Non le manca niente, un bel seno, belle spalle, nasino che tutte vorrebbero e capelli curati, bocca carnosa, perfetta. Insomma ha quello che conta. E quello che conta è quello che voleva. Quello che tutte vogliono.

Chiude il giornale d’istinto, è stufa di vedersi rispettosamente osannata per meriti non suoi. E neanche fa più il discorso che un cervello ce l’ha, che aspettano a scoprirlo. Perché a ben guardare chissenefrega del cervello, non gliene è mai fregato neanche a lei, non vede perché dovrebbe fregare agli altri.

Va davanti allo specchio, ma sta troppo in alto per lei, e riesce a malapena a vedersi gli occhi. Ecco, inquadratura perfetta: solo gli occhi. Che strano scherzo del destino. Sono passati quattro anni.

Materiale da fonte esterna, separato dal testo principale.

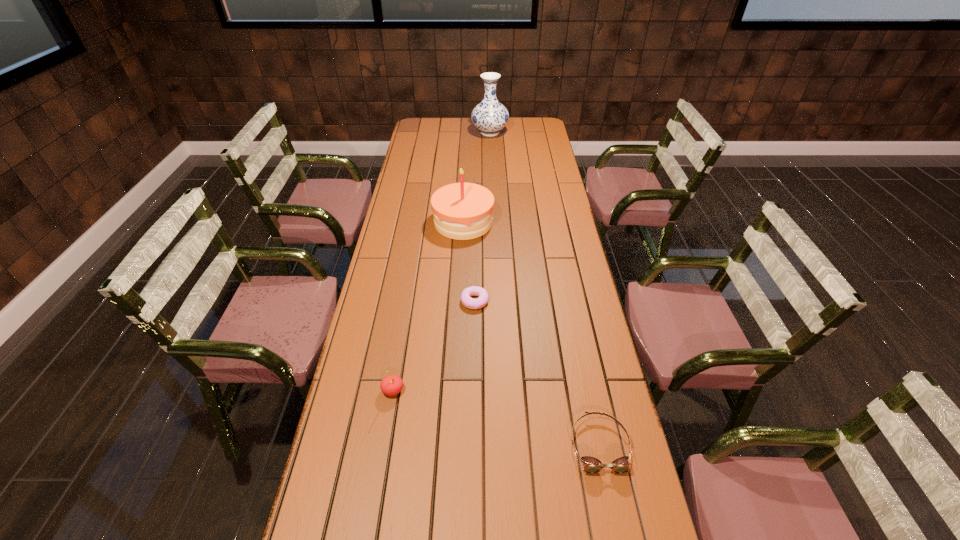 Locate an element on the screen. The image size is (960, 540). free space at the right edge of the desktop is located at coordinates (562, 243).

Where is `vacant region at the far left corner`? This screenshot has width=960, height=540. vacant region at the far left corner is located at coordinates (432, 132).

Locate an element on the screen. Image resolution: width=960 pixels, height=540 pixels. vacant region between the leftmost object and the vase is located at coordinates (442, 262).

Find the location of a particular element. The width and height of the screenshot is (960, 540). empty space that is in between the vase and the birthday cake is located at coordinates (476, 178).

Locate an element on the screen. The image size is (960, 540). free space between the second tallest object and the fourth tallest object is located at coordinates (531, 334).

Identify the location of free area in between the third nearest object and the nearest object. (537, 373).

Where is `free spot between the birthday cake and the rightmost object`? This screenshot has width=960, height=540. free spot between the birthday cake and the rightmost object is located at coordinates (531, 334).

The height and width of the screenshot is (540, 960). Identify the location of free point between the fourth shortest object and the farthest object. (476, 178).

Identify the location of unoccupied position between the shortest object and the second tallest object. The height and width of the screenshot is (540, 960). (469, 261).

Locate an element on the screen. Image resolution: width=960 pixels, height=540 pixels. free spot between the leftmost object and the farthest object is located at coordinates (442, 262).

Ma il tempo, per un momento troppo scivoloso anche per essere fermato, la riporta indietro.

Guarda i suoi occhi e li rivede come quel giorno, che si chiedeva perché, come è possibile, lo specchietto retrovisore dovrebbe farti vedere la strada, le macchine che arrivano e non i tuoi occhi.

Li richiude di scatto ma quel rumore assordante ritorna e ritornano i vetri in faccia e il dolore che non c’è subito no, che arriva dopo, arriva forte insieme alle forze che non ci sono per uscire da quella gabbia di ferro.

Due ore così e le mani bloccate, ma il sangue gocciola e se lo ricorda sulle braccia, caldo, troppo caldo. Ricorda tutto e anche quel senso di impotenza e d’attesa finché qualcuno che non sa l’ha tirata fuori dalle lamiere, così hanno detto, estratta dalle lamiere.

Bel viso, oggi, bello. C’ha trovato pure lavoro con questo viso e non un lavoro qualsiasi. La modella la vogliono fare tutte, tutte.
E magari si fanno cure e si modellano, spendono soldi e fatica.
Di che si deve lamentare lei, che i soldi per rifarle una faccia che non c’aveva più un filo di pelle e le ossa fracassate dalla prima all’ultima li ha spesi tutti l’assicurazione.
Di niente, non si lamenta di niente.

È solo che ci sono momenti in cui resta sola, proprio sola, e le viene da ripensare a sua madre, a quante gliene aveva dette per averle regalato quell’acne fastidiosa, che era la prima cosa che tutti vedevano, lei se ne rendeva conto, la gente le parlava ma mica la guardava negli occhi, fissava le guance, poi magari si vergognava, ma era troppo tardi, lei se n’era accorta.

Quei momenti sono come oggi, che è strano a dirsi e a capirsi, ma tutto gira, gira e gira e l’unica cosa che vorrebbe è quell’acne, veramente sua.